| Dataset excerpts |

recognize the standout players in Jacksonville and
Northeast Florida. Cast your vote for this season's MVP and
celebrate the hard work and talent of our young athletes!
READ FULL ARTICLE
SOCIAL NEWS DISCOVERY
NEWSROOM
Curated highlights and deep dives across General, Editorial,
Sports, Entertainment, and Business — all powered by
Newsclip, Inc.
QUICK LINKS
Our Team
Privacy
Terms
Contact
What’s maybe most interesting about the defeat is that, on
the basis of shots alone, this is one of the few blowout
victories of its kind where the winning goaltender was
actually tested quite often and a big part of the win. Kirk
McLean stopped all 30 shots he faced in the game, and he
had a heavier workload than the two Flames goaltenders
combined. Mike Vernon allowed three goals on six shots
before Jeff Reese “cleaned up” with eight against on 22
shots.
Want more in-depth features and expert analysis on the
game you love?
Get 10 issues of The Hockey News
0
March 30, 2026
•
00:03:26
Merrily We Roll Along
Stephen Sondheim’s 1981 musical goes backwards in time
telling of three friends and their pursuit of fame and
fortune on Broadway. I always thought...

==

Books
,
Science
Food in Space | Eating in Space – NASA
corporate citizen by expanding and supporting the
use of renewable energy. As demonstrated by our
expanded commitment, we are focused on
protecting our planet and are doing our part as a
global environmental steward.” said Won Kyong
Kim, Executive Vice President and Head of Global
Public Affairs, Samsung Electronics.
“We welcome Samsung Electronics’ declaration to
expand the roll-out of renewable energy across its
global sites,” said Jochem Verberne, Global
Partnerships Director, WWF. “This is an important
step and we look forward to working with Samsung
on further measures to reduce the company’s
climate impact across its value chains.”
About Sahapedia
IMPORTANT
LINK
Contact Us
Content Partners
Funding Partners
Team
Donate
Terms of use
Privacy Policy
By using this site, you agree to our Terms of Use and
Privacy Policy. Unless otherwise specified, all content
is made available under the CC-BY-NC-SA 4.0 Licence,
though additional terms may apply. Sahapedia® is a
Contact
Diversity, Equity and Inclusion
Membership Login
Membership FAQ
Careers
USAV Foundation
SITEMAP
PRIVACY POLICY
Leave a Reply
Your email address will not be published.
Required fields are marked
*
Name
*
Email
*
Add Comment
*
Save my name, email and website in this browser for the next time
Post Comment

==

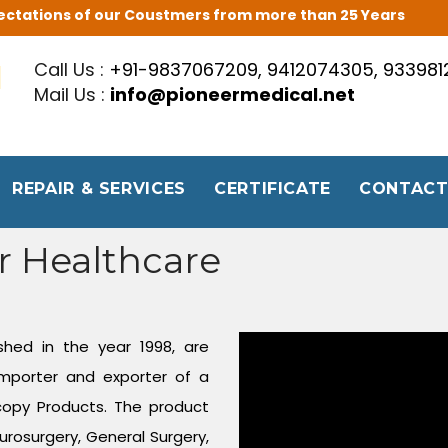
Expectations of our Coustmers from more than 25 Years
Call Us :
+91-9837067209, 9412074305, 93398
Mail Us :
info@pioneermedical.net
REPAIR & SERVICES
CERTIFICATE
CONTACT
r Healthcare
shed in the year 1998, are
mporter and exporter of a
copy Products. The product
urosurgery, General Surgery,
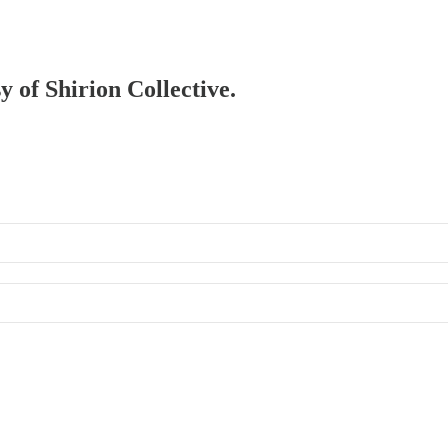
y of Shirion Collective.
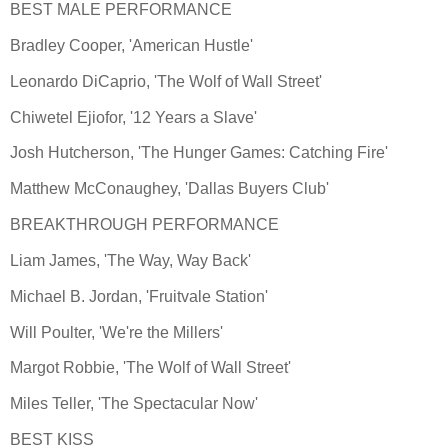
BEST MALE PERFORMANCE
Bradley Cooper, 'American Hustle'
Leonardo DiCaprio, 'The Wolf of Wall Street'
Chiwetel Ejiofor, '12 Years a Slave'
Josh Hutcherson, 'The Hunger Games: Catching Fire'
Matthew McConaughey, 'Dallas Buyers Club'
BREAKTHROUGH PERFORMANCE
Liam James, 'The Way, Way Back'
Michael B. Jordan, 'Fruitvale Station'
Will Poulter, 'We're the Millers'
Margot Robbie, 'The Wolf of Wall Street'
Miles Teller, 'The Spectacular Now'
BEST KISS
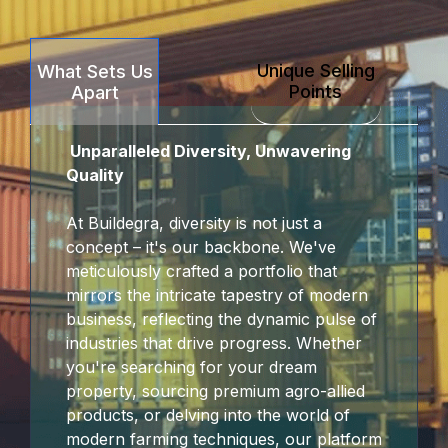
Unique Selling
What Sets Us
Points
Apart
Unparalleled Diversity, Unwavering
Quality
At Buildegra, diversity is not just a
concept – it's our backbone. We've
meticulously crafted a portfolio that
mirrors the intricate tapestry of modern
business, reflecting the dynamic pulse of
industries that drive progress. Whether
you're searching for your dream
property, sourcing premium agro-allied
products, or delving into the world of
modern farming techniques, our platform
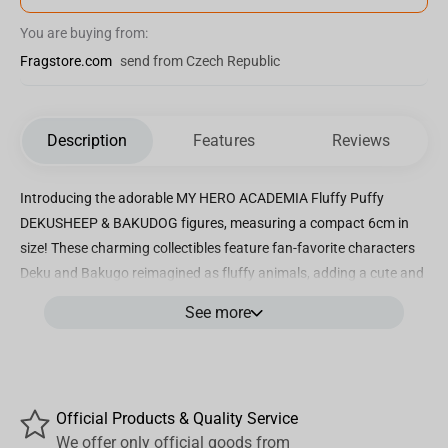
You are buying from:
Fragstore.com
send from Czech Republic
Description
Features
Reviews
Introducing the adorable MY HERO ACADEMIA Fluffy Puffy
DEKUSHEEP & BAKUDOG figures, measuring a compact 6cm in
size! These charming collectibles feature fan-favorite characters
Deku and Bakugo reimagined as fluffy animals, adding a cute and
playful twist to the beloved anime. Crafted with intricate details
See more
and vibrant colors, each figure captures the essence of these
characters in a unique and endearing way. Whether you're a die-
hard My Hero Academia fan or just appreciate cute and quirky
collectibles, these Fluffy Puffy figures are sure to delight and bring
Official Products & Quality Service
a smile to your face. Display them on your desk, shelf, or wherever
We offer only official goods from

| Task to carry out |
Reproduce exactly the lines of the records above from the one with "hard My Hero" to the one with "We offer only official goods from", both included, and leave out everything else.

| Finished task |
hard My Hero Academia fan or just appreciate cute and quirky
collectibles, these Fluffy Puffy figures are sure to delight and bring
Official Products & Quality Service
a smile to your face. Display them on your desk, shelf, or wherever
We offer only official goods from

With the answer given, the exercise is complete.